[Saved data entries]
[Start of Attachment]

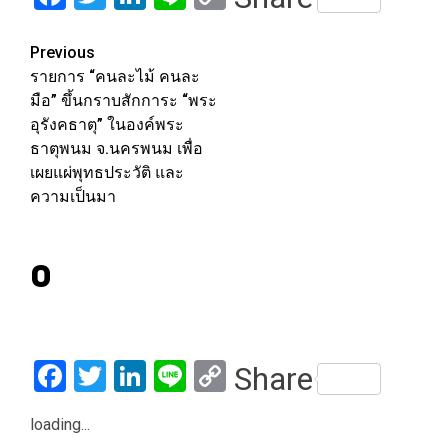
Link
Post
Previous
รายการ “คนละไม้ คนละ
navigation
มือ” ขึ้นกราบสักการะ “พระ
อุรังคธาตุ” ในองค์พระ
ธาตุพนม จ.นครพนม เพื่อ
เผยแผ่พุทธประวัติ และ
ความเป็นมา
0
Facebook
Twitter
LinkedIn
Line
Copy
Share
Link
loading...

[End of Attachment]

» Exercise objective
Reproduce each record above by retyping it exactly; omit all images.

» Result
Link
Post
Previous
รายการ “คนละไม้ คนละ
navigation
มือ” ขึ้นกราบสักการะ “พระ
อุรังคธาตุ” ในองค์พระ
ธาตุพนม จ.นครพนม เพื่อ
เผยแผ่พุทธประวัติ และ
ความเป็นมา
0
Facebook
Twitter
LinkedIn
Line
Copy
Share
Link
loading...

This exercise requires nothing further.